WHAT YOU ARE ASKED TO DO – Write out word for word the lines from the one holding "предоставит полный с" through the end of the data, and only those lines. Pictures stay out.
ENTRIES SHOWN Block Start
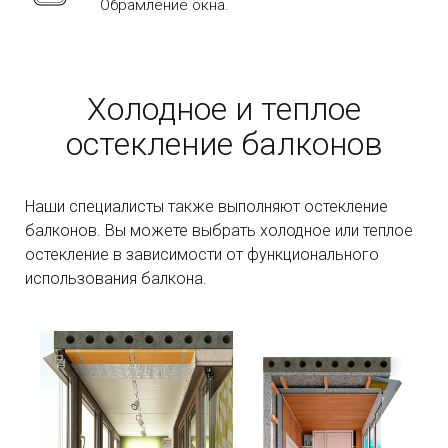
Обрамление окна.
Холодное и теплое
остекление балконов
Наши специалисты также выполняют остекление
балконов. Вы можете выбрать холодное или теплое
остекление в зависимости от функционального
использования балкона.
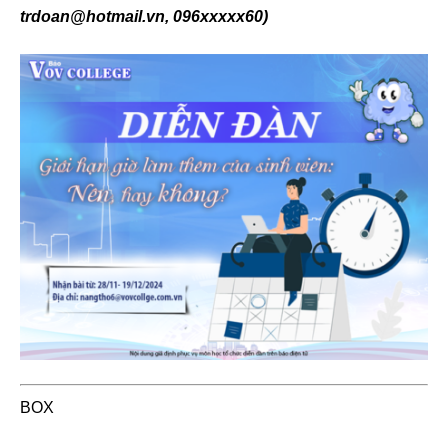
trdoan@hotmail.vn, 096xxxxx60)
BOX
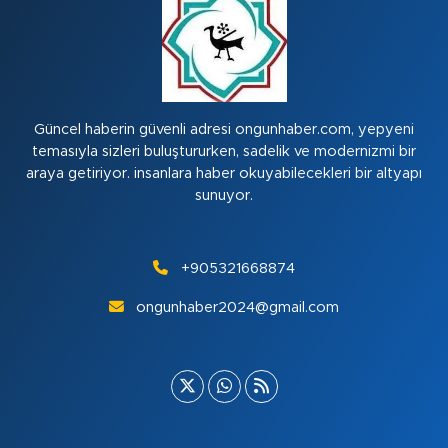
Güncel haberin güvenli adresi ongunhaber.com, yepyeni
temasıyla sizleri buluştururken, sadelik ve modernizmi bir
araya getiriyor. insanlara haber okuyabilecekleri bir altyapı
sunuyor.
+905321668874
ongunhaber2024@gmail.com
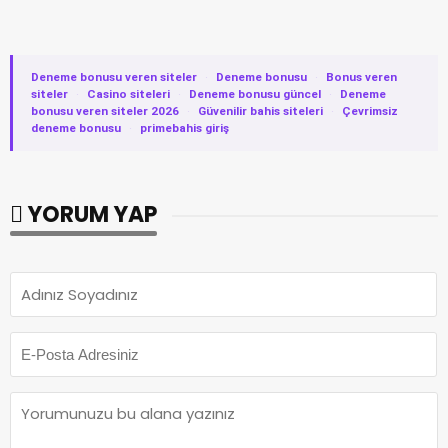
Deneme bonusu veren siteler
·
Deneme bonusu
·
Bonus veren
siteler
·
Casino siteleri
·
Deneme bonusu güncel
·
Deneme
bonusu veren siteler 2026
·
Güvenilir bahis siteleri
·
Çevrimsiz
deneme bonusu
·
primebahis giriş
YORUM YAP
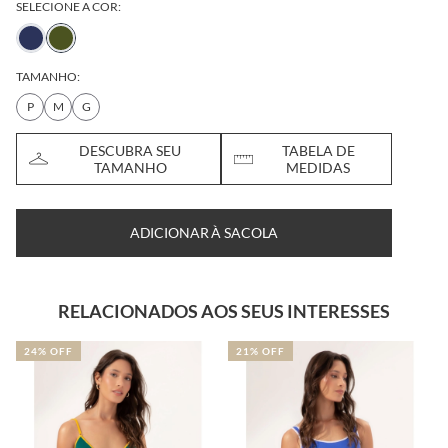
SELECIONE A COR:
TAMANHO:
P
M
G
DESCUBRA SEU
TABELA DE
TAMANHO
MEDIDAS
ADICIONAR À SACOLA
RELACIONADOS AOS SEUS INTERESSES
24% OFF
21% OFF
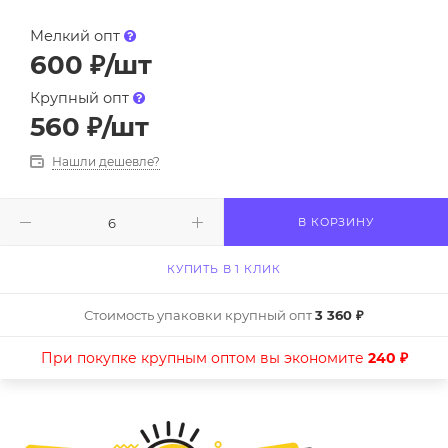
Мелкий опт
600
₽
/шт
Крупный опт
560
₽
/шт
Нашли дешевле?
В КОРЗИНУ
КУПИТЬ В 1 КЛИК
Стоимость упаковки крупный опт
3 360 ₽
При покупке крупным оптом вы экономите
240 ₽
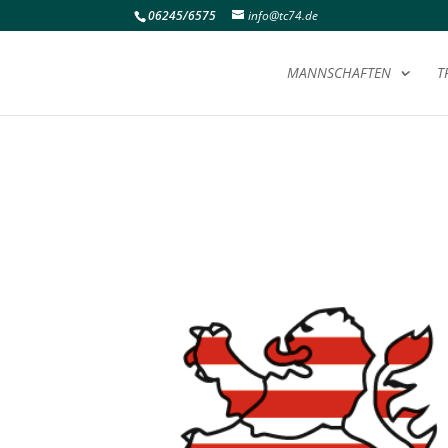
06245/6575
info@tc74.de
MANNSCHAFTEN
T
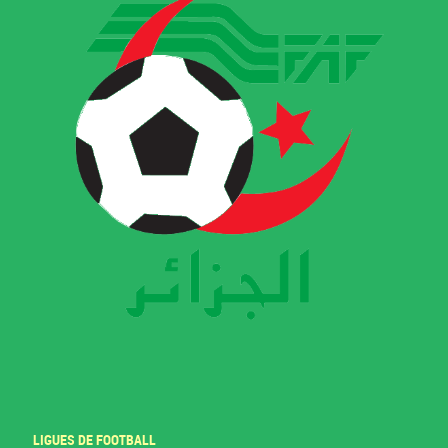
LIGUES DE FOOTBALL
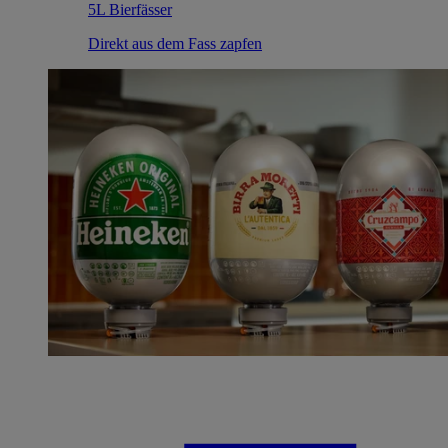
5L Bierfässer
Direkt aus dem Fass zapfen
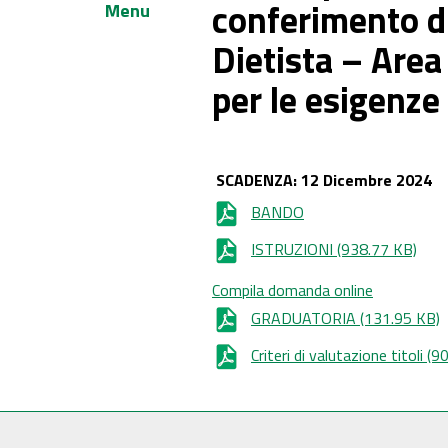
conferimento di
Menu
Dietista – Area
per le esigenze
SCADENZA: 12 Dicembre 2024
BANDO
ISTRUZIONI
(938.77 KB)
Compila domanda online
GRADUATORIA
(131.95 KB)
Criteri di valutazione titoli
(90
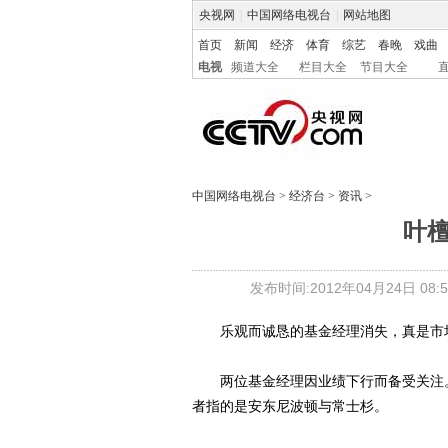
央视网
|
中国网络电视台
|
网站地图
首页
新闻
经济
体育
综艺
春晚
戏曲
电视
频道大全
栏目大全
节目大全
中国网络电视台
>
经济台
>
资讯
>
叶檀
发布时间:2012年04月24日 08:5
乐观而诚恳的基金经理消失，真是市场
两位基金经理因业绩下行而备受关注。
者指的是安东尼波顿与常士杉。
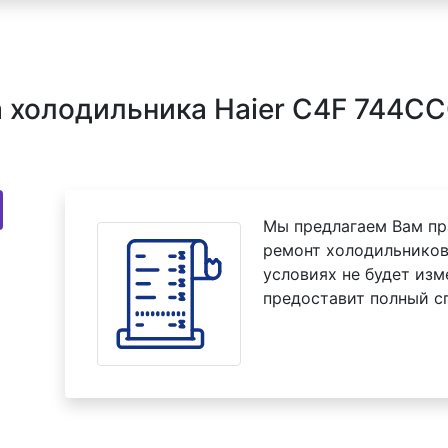
холодильника Haier C4F 744CC
Мы предлагаем Вам пр
ремонт холодильников
условиях не будет изм
предоставит полный с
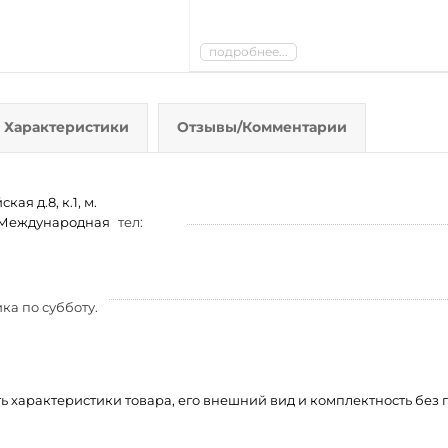
подробнее...
Характеристики
Отзывы/Комментарии
ая д.8, к.1, м.
м. Международная
тел:
ка по субботу.
ть характеристики товара, его внешний вид и комплектность бе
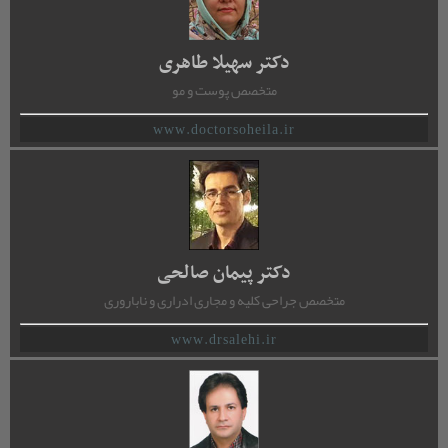
دکتر سهیلا طاهری
متخصص پوست و مو
www.doctorsoheila.ir
دکتر پیمان صالحی
متخصص جراحی کلیه و مجاری ادراری و ناباروری
www.drsalehi.ir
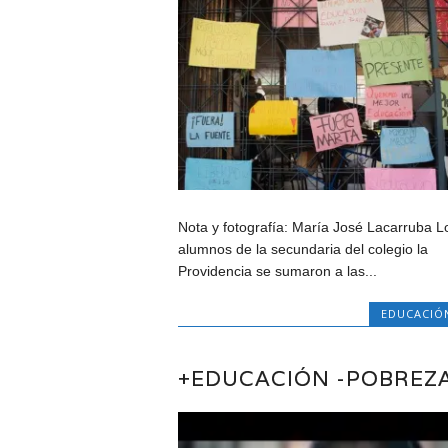
Nota y fotografía: María José Lacarruba L
alumnos de la secundaria del colegio la
Providencia se sumaron a las...
EDUCACIÓ
+EDUCACIÓN -POBREZ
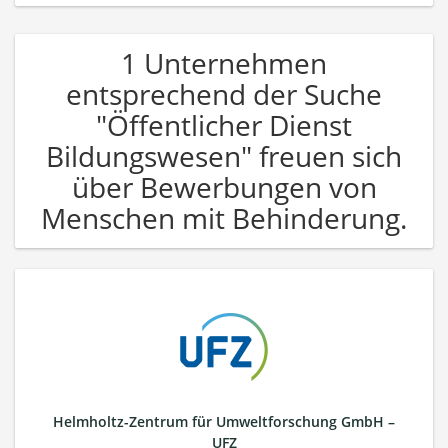
1 Unternehmen
entsprechend der Suche
"Öffentlicher Dienst
Bildungswesen" freuen sich
über Bewerbungen von
Menschen mit Behinderung.
Helmholtz-Zentrum für Umweltforschung GmbH –
UFZ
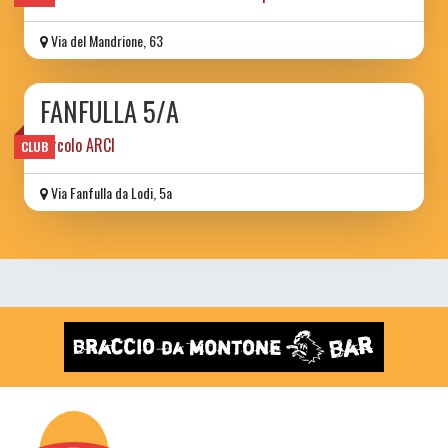
Via del Mandrione, 63
FANFULLA 5/A
circolo ARCI
CLUB
Via Fanfulla da Lodi, 5a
ENTRIES SHOWN Block End
ANSWER SPACE –
предоставит полный с
подробнее...
Характеристики
Отзывы/Комментарии
ая д.8, к.1, м.
м. Международная
тел:
ка по субботу.
ть характеристики товара, его внешний вид и комплектность бе
دکتر سهیلا طاهری
متخصص پوست و مو
www.doctorsoheila.ir
دکتر پیمان صالحی
متخصص جراحی کلیه و مجاری ادراری و ناباروری
www.drsalehi.ir
Nota y fotografía: María José Lacarruba L
alumnos de la secundaria del colegio la
Providencia se sumaron a las...
EDUCACIÓ
+EDUCACIÓN -POBREZ
1 Unternehmen
entsprechend der Suche
"Öffentlicher Dienst
Bildungswesen" freuen sich
über Bewerbungen von
Menschen mit Behinderung.
Helmholtz-Zentrum für Umweltforschung GmbH –
UFZ
Via del Mandrione, 63
FANFULLA 5/A
circolo ARCI
CLUB
Via Fanfulla da Lodi, 5a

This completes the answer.